Prezado Andrés (e demais colegas),
Muito obrigado por sua mensagem. Eu de fato acho que o possuidor com o morfema õ não é o possuidor do nome que vem a seguir (é claro que ainda aguardo evidências gramaticais do tipo que mencionei nas últimas mensagens) e, portanto, concordo plenamente com sua com sua análise do Mebengokre (que pode, provavelmente, aplicar-se às demais línguas Jê do Norte). Acho as evidências que você aponta (a ausência de flexão relacional) cruciais.  

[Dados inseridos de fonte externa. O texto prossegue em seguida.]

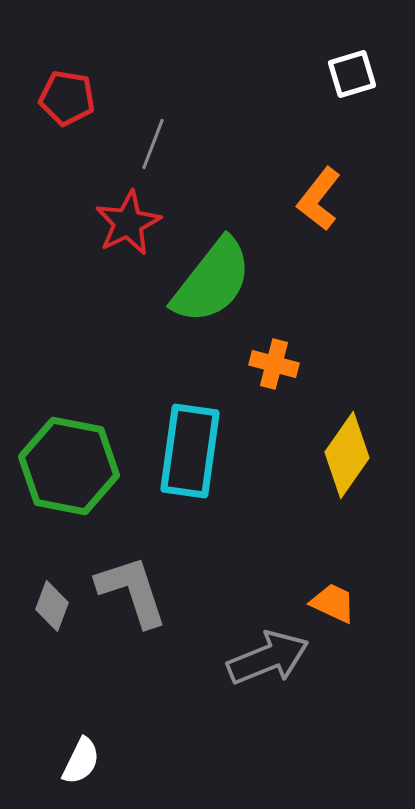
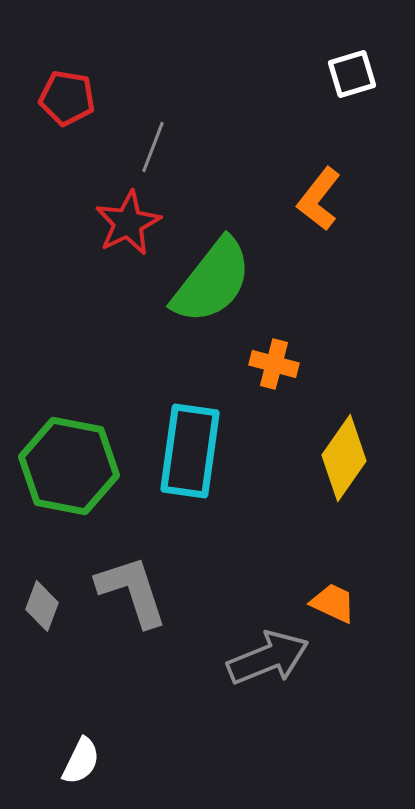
gray line: moved 3 px down
yellow diamond: moved 3 px left, 3 px down
gray diamond: moved 10 px left
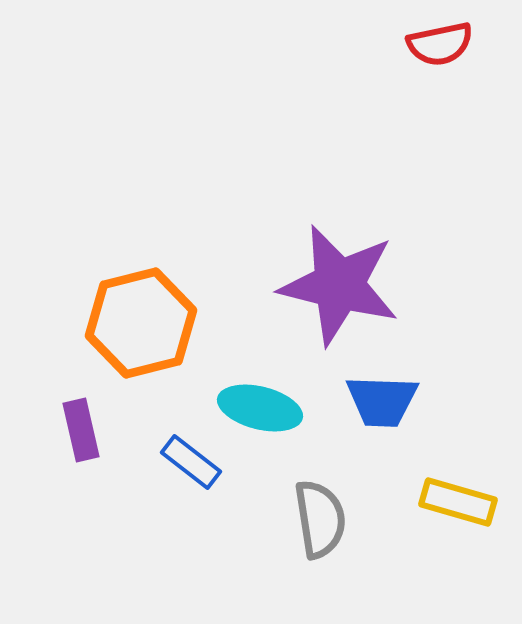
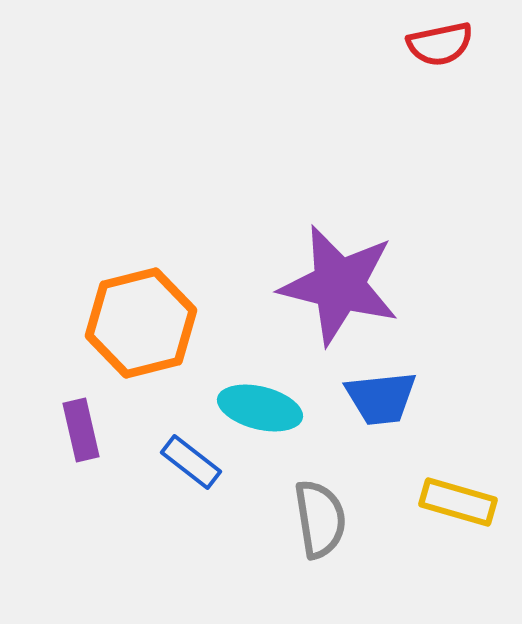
blue trapezoid: moved 1 px left, 3 px up; rotated 8 degrees counterclockwise
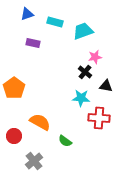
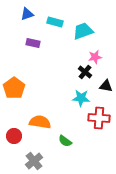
orange semicircle: rotated 20 degrees counterclockwise
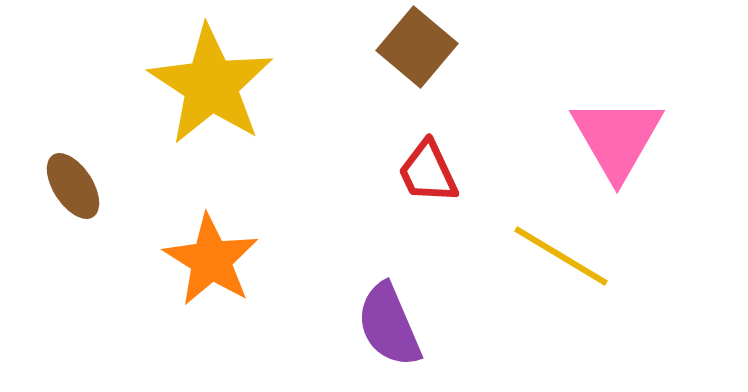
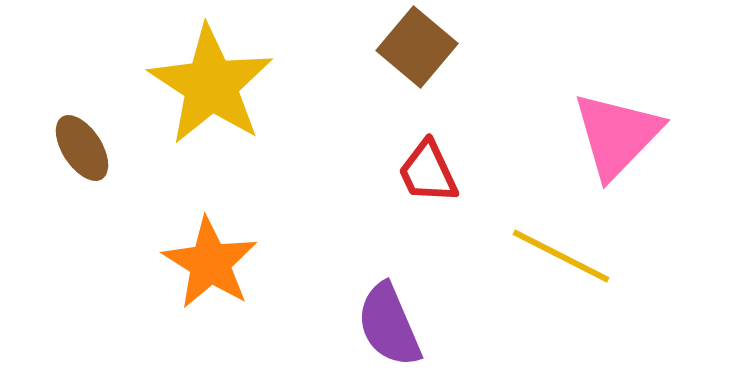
pink triangle: moved 3 px up; rotated 14 degrees clockwise
brown ellipse: moved 9 px right, 38 px up
yellow line: rotated 4 degrees counterclockwise
orange star: moved 1 px left, 3 px down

> Do ponto de vista do Mebengokre em si, nao acho que
> "possuidor+nho" seja por sua vez um possuidor, pois nesse caso se
> esperaria encontrar "prefixos relacionais" no nome possuido, o que nao
> acontece.

Quanto à 'homonímia' entre o alienador nhi e o reflexivo, minha sugestão era de fato um tanto mais modesta. Como estamos ainda engatinhando na comparação do Macro-Jê (e ainda mais em níveis mais antigos, Tupí-Karib-Jê), acho extremamente interessante quando é possível encontrar evidências morfológicas que são corroboradas por correspondências fonológicas regulares (e vice-versa).  Por exemplo, algo que me deixou bem animado na comparação de prefixos relacionais em Macro-Jê foi ver que as correspondências morfológicas entre as diferentes línguas do tronco são corroboradas por evidências fonológicas. Um exemplo: Davis (1966) já havia reconstruído para o Proto-Jê uma forma *zy 'semente' (cujos reflexos são fy em Kaingáng, y em Apinajé, e assim por diante); como ele mesmo aponta depois (1968) esta raiz é provavelmente cognata da raiz para 'semente' em Karajá, ty (onde /t/ representa a implosiva alveolar). O prefixo de terceira pessoa da classe II nas línguas Jê atuais é um reflexo deste proto Jê /*z/; não por coincidência, o prefixo Karajá é t-. [No caso de algumas línguas Jê do Norte em que o reflexo do Proto-Jê /*z/ é zero, a existência sincrônica do prefixo pode ser obscurecida; mas o importante é que há correspondências regulares.] Pois bem, em Karajá há uma raiz verbal ty 'tecer' -- homófona, portanto, com a raiz para 'semente'. Imagine, então, meu entusiasmo em descobrir que em Jê há também uma raiz para tecer que é homófona da raiz para semente (reflexos de uma hipotética proto-forma *zy 'tecer'). Isto seria exatamente de se esperar, caso nossas correspondências fonológicas estejam corretas: se ambas as formas eram homófonas na proto-língua, deveriam permanecer homófonas nas línguas derivadas (a menos, é claro, que fatores como analogia perturbem a regularidade na qual se baseia o método comparativo).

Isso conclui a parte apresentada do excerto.